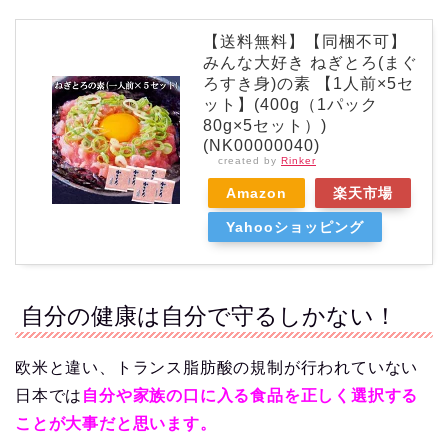
【送料無料】【同梱不可】
みんな大好き ねぎとろ(まぐ
ろすき身)の素 【1人前×5セ
ット】(400g（1パック
80g×5セット）)
(NK00000040)
created by
Rinker
Amazon
楽天市場
Yahooショッピング
自分の健康は自分で守るしかない！
欧米と違い、トランス脂肪酸の規制が行われていない
日本では
自分や家族の口に入る食品を正しく選択する
ことが大事だと思います。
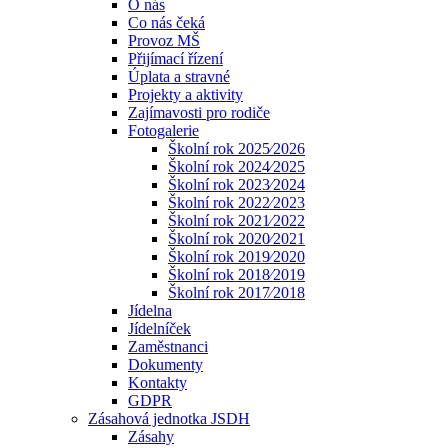
O nás
Co nás čeká
Provoz MŠ
Přijímací řízení
Úplata a stravné
Projekty a aktivity
Zajímavosti pro rodiče
Fotogalerie
Školní rok 2025⁄2026
Školní rok 2024⁄2025
Školní rok 2023⁄2024
Školní rok 2022⁄2023
Školní rok 2021⁄2022
Školní rok 2020⁄2021
Školní rok 2019⁄2020
Školní rok 2018⁄2019
Školní rok 2017⁄2018
Jídelna
Jídelníček
Zaměstnanci
Dokumenty
Kontakty
GDPR
Zásahová jednotka JSDH
Zásahy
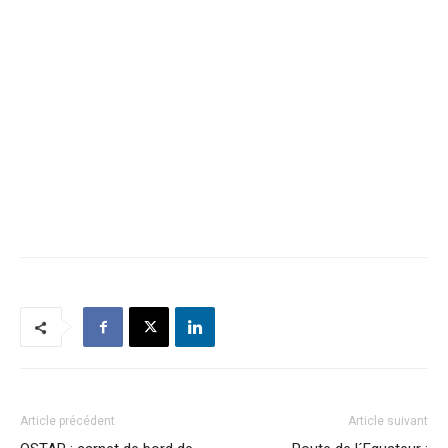
Article précédent
Article suivant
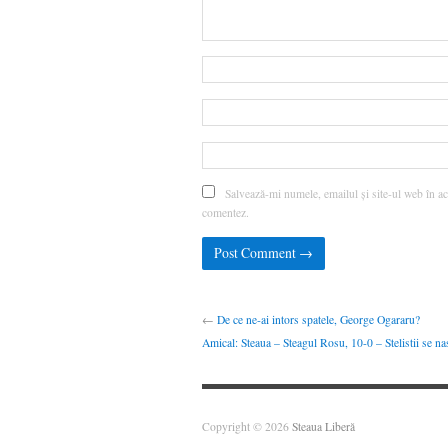
Salvează-mi numele, emailul și site-ul web în ac
comentez.
←
De ce ne-ai intors spatele, George Ogararu?
Amical: Steaua – Steagul Rosu, 10-0 – Stelistii se na
Copyright © 2026
Steaua Liberă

* * * * *

__The task__:
For this exercise, work out how many lines in the material include "Školní", and give only the number.

__Response to the exercise__:
9